§ Instructions to follow: Go through the entries below and print, exactly, the lines starting at the one with "Eva es una niña de la Amazonia tropical que e" and ending at the one with "atrapada en su propia tragedia), sino los hec", keeping both ends and no others.

§ Information given:
****

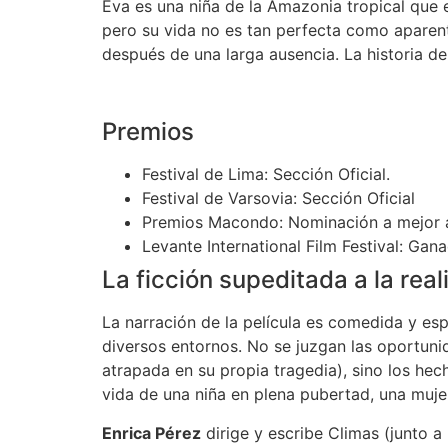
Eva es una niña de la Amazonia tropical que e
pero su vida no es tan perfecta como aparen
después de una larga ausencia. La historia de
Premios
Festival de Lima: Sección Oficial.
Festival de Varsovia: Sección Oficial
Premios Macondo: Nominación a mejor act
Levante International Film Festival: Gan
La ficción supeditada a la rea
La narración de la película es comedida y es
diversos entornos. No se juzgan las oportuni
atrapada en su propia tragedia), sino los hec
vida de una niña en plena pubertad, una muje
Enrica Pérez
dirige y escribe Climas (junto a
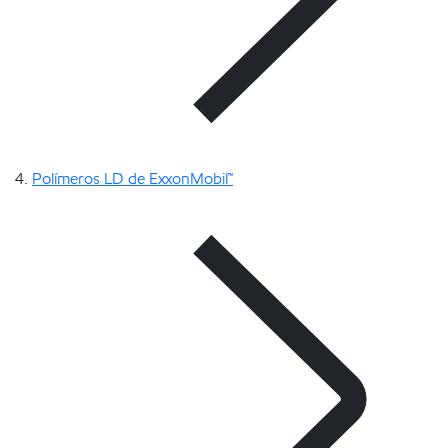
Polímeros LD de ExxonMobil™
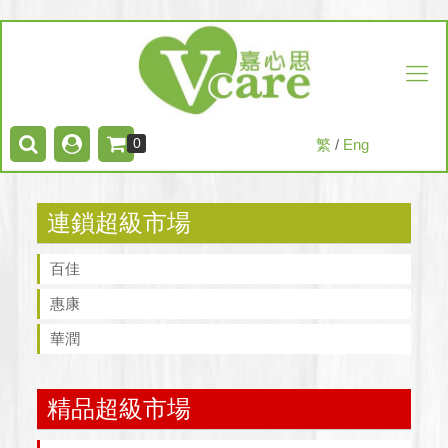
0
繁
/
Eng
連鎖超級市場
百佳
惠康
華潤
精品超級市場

****

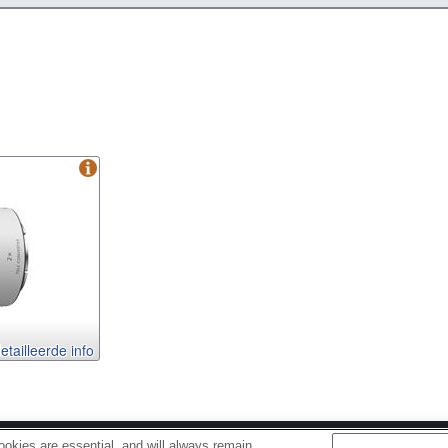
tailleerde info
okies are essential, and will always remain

****

§ Output for this exercise:
Eva es una niña de la Amazonia tropical que e
pero su vida no es tan perfecta como aparen
después de una larga ausencia. La historia de
Premios
Festival de Lima: Sección Oficial.
Festival de Varsovia: Sección Oficial
Premios Macondo: Nominación a mejor act
Levante International Film Festival: Gan
La ficción supeditada a la rea
La narración de la película es comedida y es
diversos entornos. No se juzgan las oportuni
atrapada en su propia tragedia), sino los hec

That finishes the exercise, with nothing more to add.